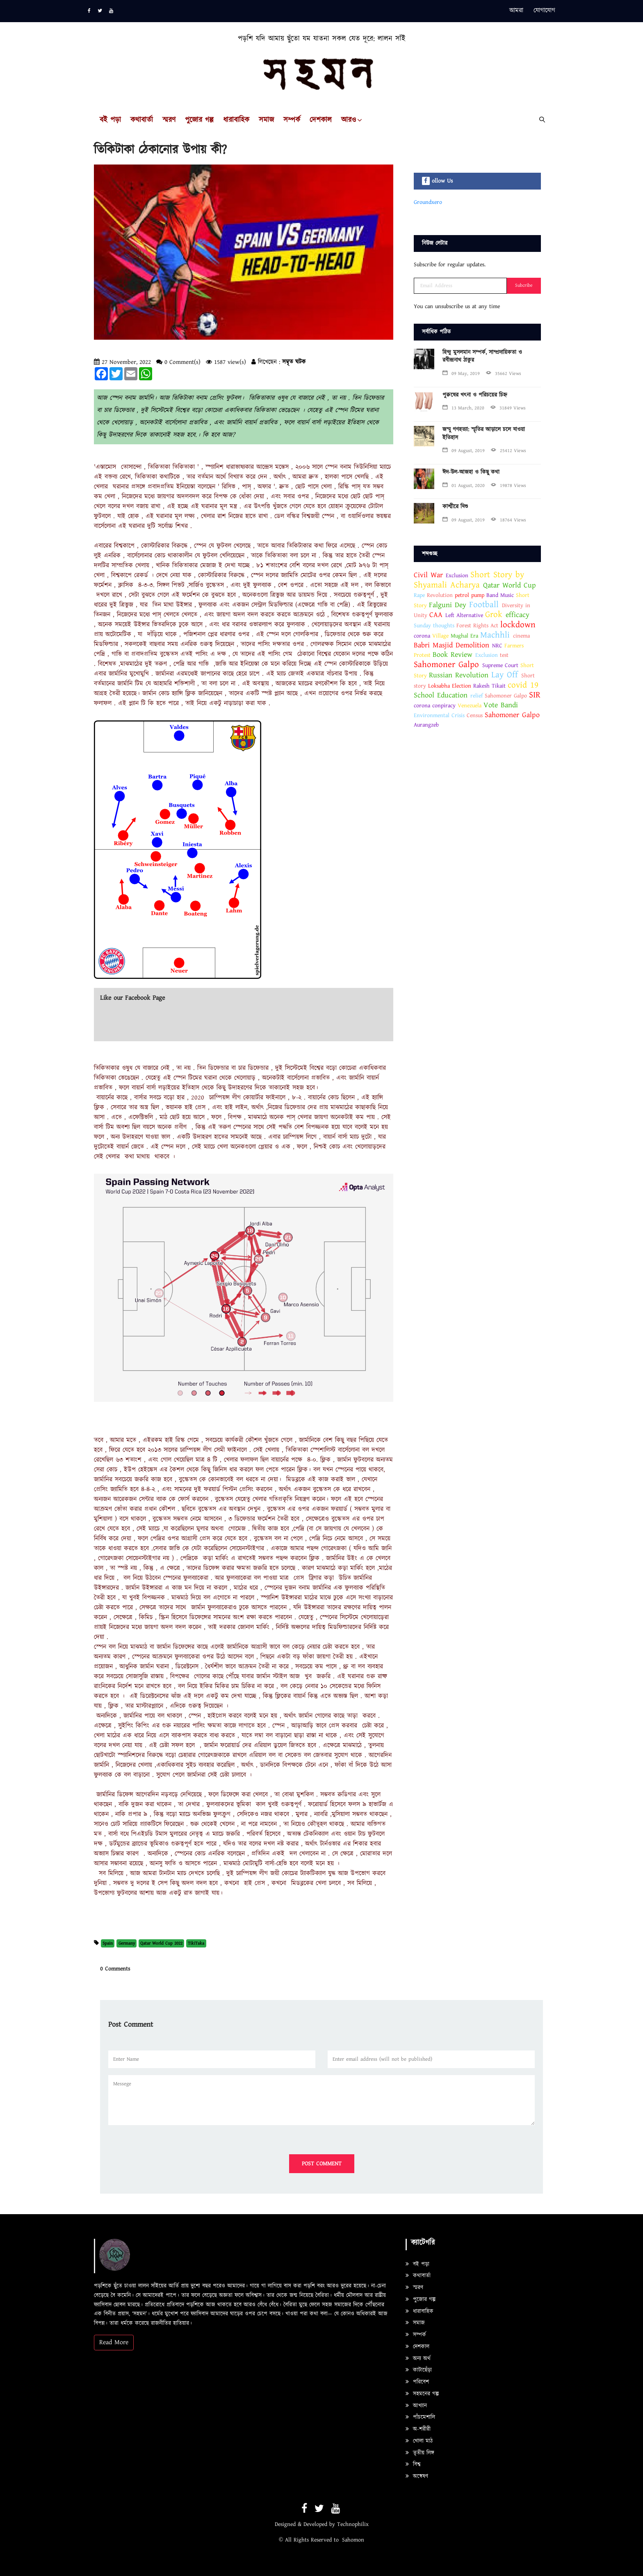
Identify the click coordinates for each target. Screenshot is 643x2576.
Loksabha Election (449, 686)
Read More (113, 2342)
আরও (348, 120)
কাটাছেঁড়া (419, 2370)
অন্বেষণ (417, 2476)
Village (440, 636)
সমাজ (266, 120)
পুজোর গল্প (199, 120)
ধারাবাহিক (236, 120)
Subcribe (524, 285)
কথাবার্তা (141, 120)
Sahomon (353, 2540)
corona (422, 636)
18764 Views (508, 520)
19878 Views (508, 485)
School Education (440, 695)
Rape (419, 595)
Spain (108, 1943)
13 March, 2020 (463, 408)
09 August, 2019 (463, 450)
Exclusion (457, 575)
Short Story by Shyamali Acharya (469, 580)
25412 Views (508, 450)
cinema (521, 636)
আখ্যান (416, 2406)
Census (475, 715)
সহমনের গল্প (422, 2394)
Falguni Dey (447, 605)
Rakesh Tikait (489, 686)
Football (484, 605)
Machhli (496, 635)
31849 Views (508, 408)
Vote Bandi (500, 705)
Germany (127, 1943)
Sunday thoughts (434, 626)
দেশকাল (321, 120)
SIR (534, 695)
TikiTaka (196, 1943)
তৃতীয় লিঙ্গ (420, 2453)
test (504, 655)
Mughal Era (464, 636)
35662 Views (503, 373)
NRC (497, 646)
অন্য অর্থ (418, 2358)
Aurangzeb (426, 725)
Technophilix (353, 2524)
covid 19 (523, 685)
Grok (493, 614)
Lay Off (504, 675)
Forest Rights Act (477, 626)
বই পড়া (110, 120)
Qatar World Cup (509, 585)
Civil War (428, 575)
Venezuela (469, 706)
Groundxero (428, 202)
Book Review (452, 654)
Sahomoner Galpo (446, 664)
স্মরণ (169, 120)
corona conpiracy (436, 706)
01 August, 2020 (463, 485)
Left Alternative (464, 615)
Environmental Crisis (439, 715)
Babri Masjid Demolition (451, 645)
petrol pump (469, 595)
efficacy (517, 615)
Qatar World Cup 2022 (161, 1943)
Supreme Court (500, 665)
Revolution (440, 595)
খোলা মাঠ (419, 2441)
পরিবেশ (417, 2382)
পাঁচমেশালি (420, 2417)
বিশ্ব (413, 2464)
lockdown (518, 625)
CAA (435, 615)
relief (476, 696)
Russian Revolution (458, 675)
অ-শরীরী (418, 2429)
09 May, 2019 (461, 373)
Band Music (500, 595)
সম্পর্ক (291, 120)
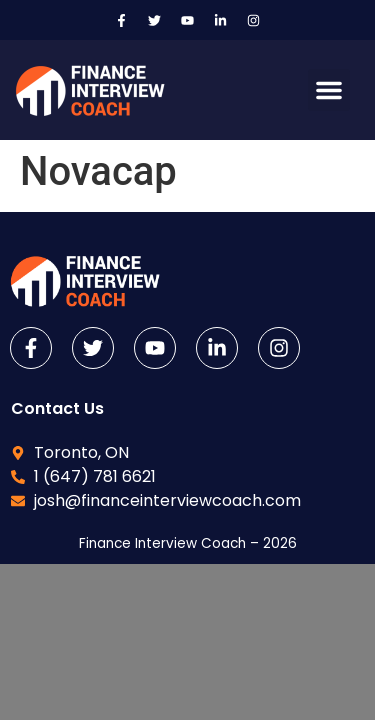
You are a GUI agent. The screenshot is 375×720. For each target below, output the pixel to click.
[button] (329, 90)
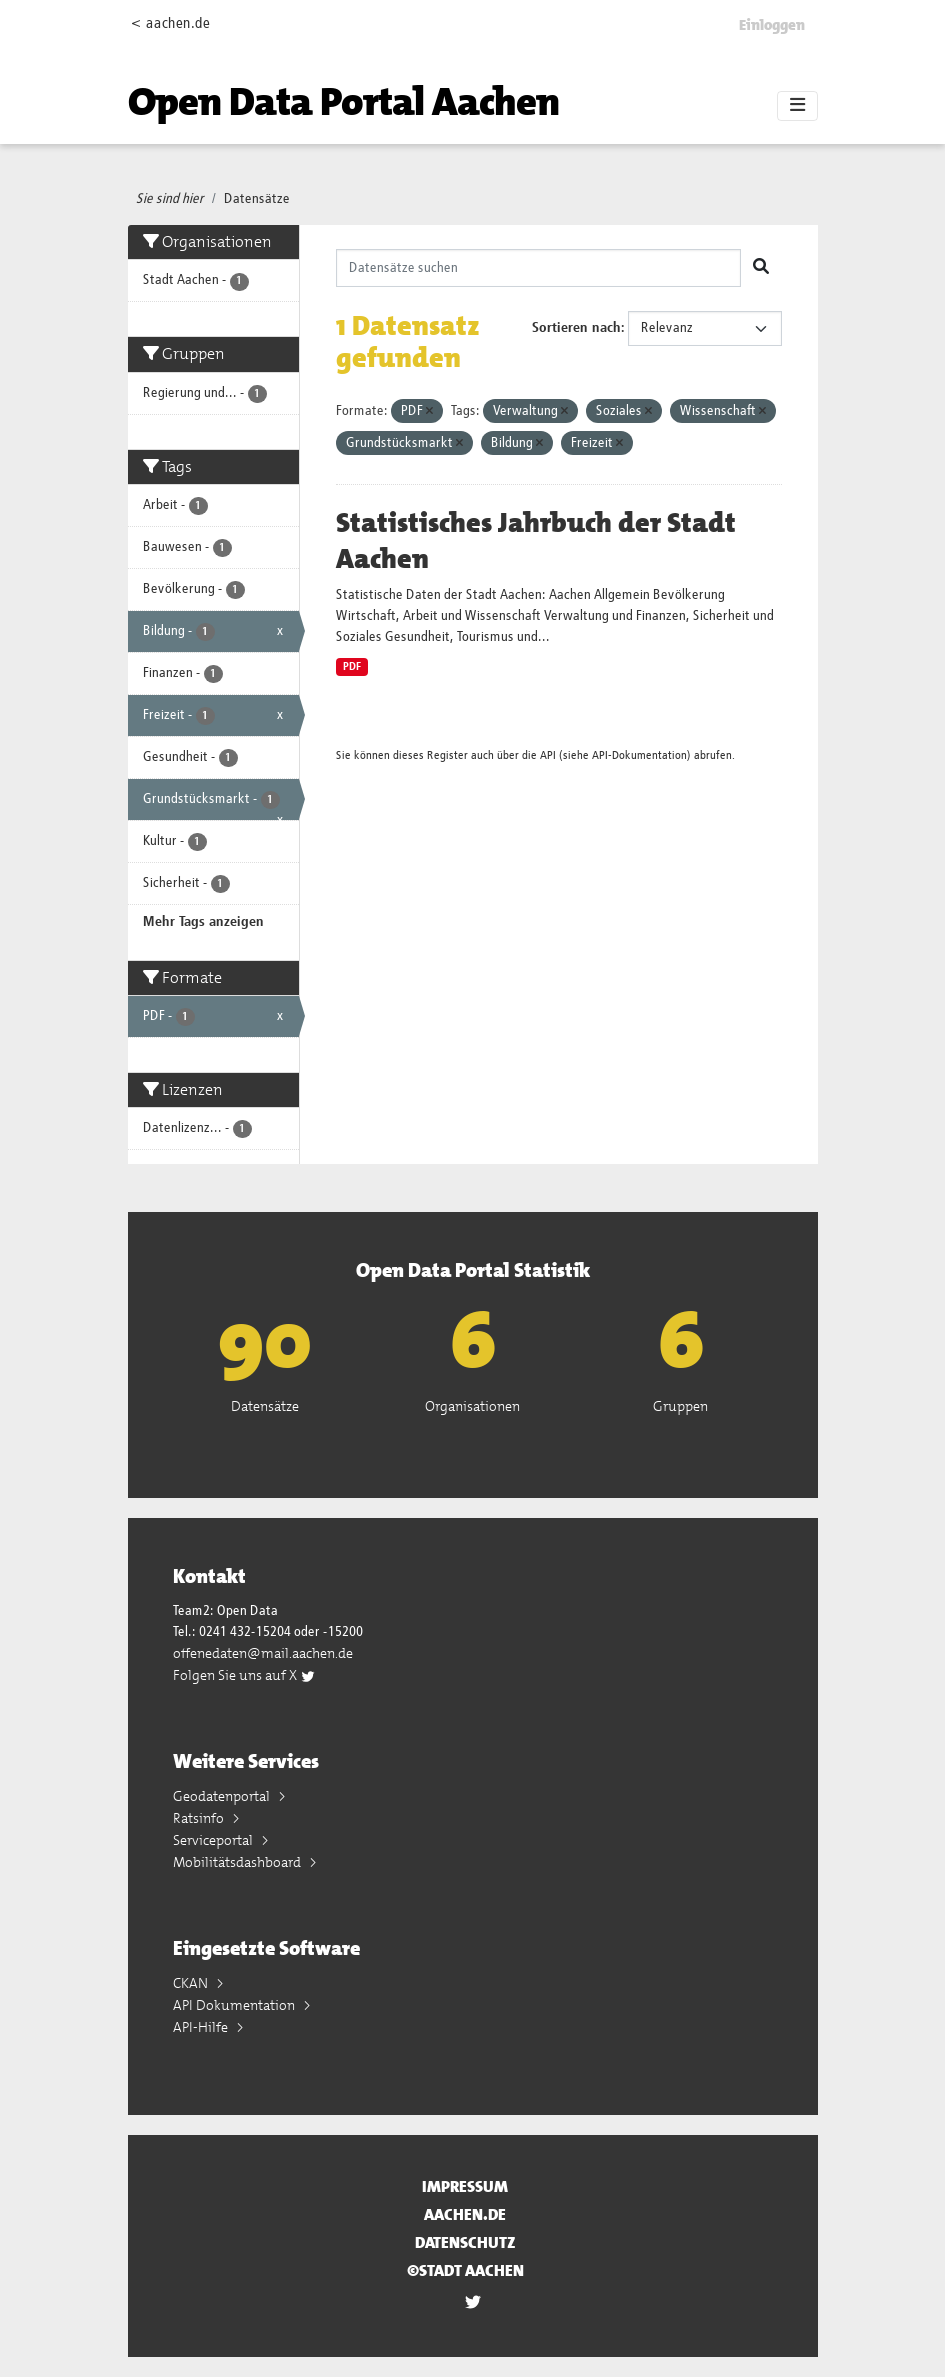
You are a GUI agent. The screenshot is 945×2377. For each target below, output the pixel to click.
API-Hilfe (202, 2027)
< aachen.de (170, 23)
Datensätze (257, 199)
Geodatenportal (223, 1796)
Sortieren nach (576, 328)
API (548, 755)
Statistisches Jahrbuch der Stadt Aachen (536, 541)
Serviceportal (214, 1840)
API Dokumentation (235, 2005)
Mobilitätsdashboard (238, 1862)
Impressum (465, 2186)
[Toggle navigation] (797, 106)
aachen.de (465, 2214)
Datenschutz (465, 2242)
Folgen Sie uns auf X (244, 1675)
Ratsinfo (200, 1818)
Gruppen (680, 1406)
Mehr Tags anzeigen (203, 922)
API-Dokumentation (639, 755)
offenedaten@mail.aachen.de (263, 1653)
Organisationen (472, 1406)
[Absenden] (761, 268)
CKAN (192, 1983)
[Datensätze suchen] (538, 268)
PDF (352, 667)
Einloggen (772, 25)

Brief
What is needed is an exact retyping of the lines from the start of the data through the line with "সম্পর্ক (291, 120)", with both end lines kept and every picture left out.

Response to the exercise
Identify the click coordinates for each target. Screenshot is 643x2576.
Loksabha Election (449, 686)
Read More (113, 2342)
আরও (348, 120)
কাটাছেঁড়া (419, 2370)
অন্বেষণ (417, 2476)
Village (440, 636)
সমাজ (266, 120)
পুজোর গল্প (199, 120)
ধারাবাহিক (236, 120)
Subcribe (524, 285)
কথাবার্তা (141, 120)
Sahomon (353, 2540)
corona (422, 636)
18764 Views (508, 520)
19878 Views (508, 485)
School Education (440, 695)
Rape (419, 595)
Spain (108, 1943)
13 March, 2020 (463, 408)
09 August, 2019 (463, 450)
Exclusion (457, 575)
Short Story by Shyamali Acharya (469, 580)
25412 Views (508, 450)
cinema (521, 636)
আখ্যান (416, 2406)
Census (475, 715)
সহমনের গল্প (422, 2394)
Falguni Dey (447, 605)
Rakesh Tikait (489, 686)
Football (484, 605)
Machhli (496, 635)
31849 Views (508, 408)
Vote Bandi (500, 705)
Germany (127, 1943)
Sunday thoughts (434, 626)
দেশকাল (321, 120)
SIR (534, 695)
TikiTaka (196, 1943)
তৃতীয় লিঙ্গ (420, 2453)
test (504, 655)
Mughal Era (464, 636)
35662 Views (503, 373)
NRC (497, 646)
অন্য অর্থ (418, 2358)
Aurangzeb (426, 725)
Technophilix (353, 2524)
covid 19 (523, 685)
Grok (493, 614)
Lay Off (504, 675)
Forest Rights Act (477, 626)
বই পড়া (110, 120)
Qatar World Cup (509, 585)
Civil War (428, 575)
Venezuela (469, 706)
Groundxero (428, 202)
Book Review (452, 654)
Sahomoner Galpo (446, 664)
স্মরণ (169, 120)
corona conpiracy (436, 706)
01 August, 2020 (463, 485)
Left Alternative (464, 615)
Environmental Crisis (439, 715)
Babri Masjid Demolition (451, 645)
petrol pump (469, 595)
efficacy (517, 615)
Qatar World Cup 2022 (161, 1943)
Supreme Court (500, 665)
Revolution (440, 595)
খোলা মাঠ (419, 2441)
পরিবেশ (417, 2382)
পাঁচমেশালি (420, 2417)
বিশ্ব (413, 2464)
lockdown (518, 625)
CAA (435, 615)
relief (476, 696)
Russian Revolution (458, 675)
অ-শরীরী (418, 2429)
09 May, 2019 (461, 373)
Band Music (500, 595)
সম্পর্ক (291, 120)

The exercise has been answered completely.